El duque Quettil aprovechó la oportunidad para exigir que alguien pagara por el asesinato de sus hombres, pero yo creo que se precipitó, porque esto sacó a colación la cuestión de su presencia allí. La expresión del rey fue ensombreciéndose a medida que comprendía lo que estaba ocurriendo y en varias ocasiones tuvo que decirle a algunos de los presentes, que estaban tratando de interrumpir a otros, que se callaran, para poder formarse una idea clara del asunto. Según me han contado, el duque Quettil con los ojos muy abiertos y la respiración entrecortada, intentó, llegado un momento, coger a la doctora por la muñeca y apartarla del rey, quien la rodeó con el brazo y os ordenó que mantuvierais al duque alejado.

Yo no estuve presente en todo cuanto ocurrió durante la siguiente media campanada. Lo que conozco me fue contado por otros, así que el relato debe entregar el peaje que paga la información al pasar por las mentes y los recuerdos de otros. Aun así, sin haber estado allí, creo que se produjo una reconstrucción de los hechos, en especial por parte de vos, aunque es probable que el duque Quettil lograra finalmente calmarse lo bastante como para volver a considerar las cosas de manera racional y aceptar el mapa de los sucesos que estabais trazando, aun sin contribuir demasiado a su cartografía.

La cosa es que se culpó de lo ocurrido al duque Ulresile. La letra de la nota era suya. Los guardias de palacio juraron que el duque les había dado órdenes, supuestamente respaldado por vos. Avanzada la noche, uno de los hombres de Ulresile fue arrastrado a presencia del rey, sollozando, y confesó que había robado el escalpelo de la doctora de sus aposentos aquella misma mañana y que había matado al duque Ormin y luego había escapado por una puerta trasera del ala de los Pretendientes, poco antes de que la doctora entrara por la puerta principal. Aquí tuve la ocasión de desempeñar mi papel y testifiqué que podía ser perfectamente el mismo hombre al que había visto correr en el oscuro pasillo del ala de los Pretendientes.

El hombre mentía con respecto al escalpelo, claro está.
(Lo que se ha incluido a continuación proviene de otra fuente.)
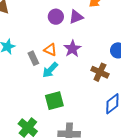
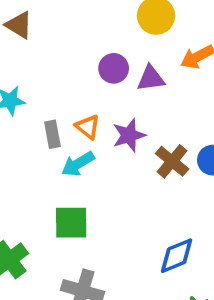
brown cross: (100, 72) -> (172, 161), moved

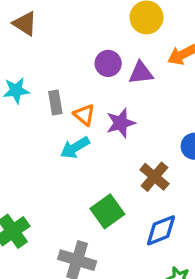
gray rectangle: (52, 134) -> (55, 102), moved
brown cross: (172, 161) -> (154, 177), moved
green square: (71, 223) -> (107, 211), moved, turned -36

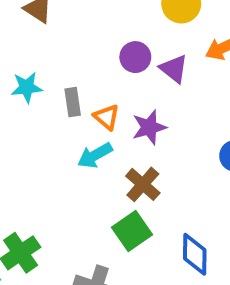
purple triangle: (141, 73) -> (174, 69), turned 44
brown cross: (154, 177) -> (143, 184), moved
blue diamond: (161, 230) -> (195, 254), turned -69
Solo uno de los instrumentos había desaparecido, y era el que yo había robado dos estaciones antes, el día que visitamos el hospital de los pobres. Por descontado, lo deposité en vuestras manos, amo, aunque no en el mismo sentido en que luego se depositaría en el cuerpo del duque Ormin.

Entretanto, la guardia no había logrado impedir que el duque Ulresile abandonara el palacio. Creo que un hombre más maduro se habría dado cuenta de que tratar de escapar equivalía a una confirmación de las sospechas dirigidas a él, pero puede que no se le ocurriera comparar su situación y sus posibles acciones con las de alguien tan vulgar como el pobre y fallecido Unoure. En cualquier caso, parece ser que alguien le había dicho que el rey estaba muy enfadado, aunque se trataba de un simple malentendido, malentendido que el duque Quettil y vos, amo, necesitarais algún tiempo para aclarar, por lo que durante ese tiempo sería absolutamente perentorio que se ausentara de la corte.

El rey dejó muy claro que se tomaría realmente a mal cualquier nuevo intento de mancillar el buen nombre de la doctora y vos le prometisteis que no se ahorrarían esfuerzos para aclarar los puntos oscuros que aún restaban de aquel caso.

Aquella noche apostaron dos centinelas de la guardia del propio rey en la puerta de nuestros aposentos. Yo dormí a pierna suelta en mi celda hasta que me despertó una pesadilla. Creo que la doctora durmió de un tirón. Por la mañana parecía encontrarse bien. Completó el afeitado de su cabeza y el resultado final fue mucho más pulcro que el de maese Ralinge.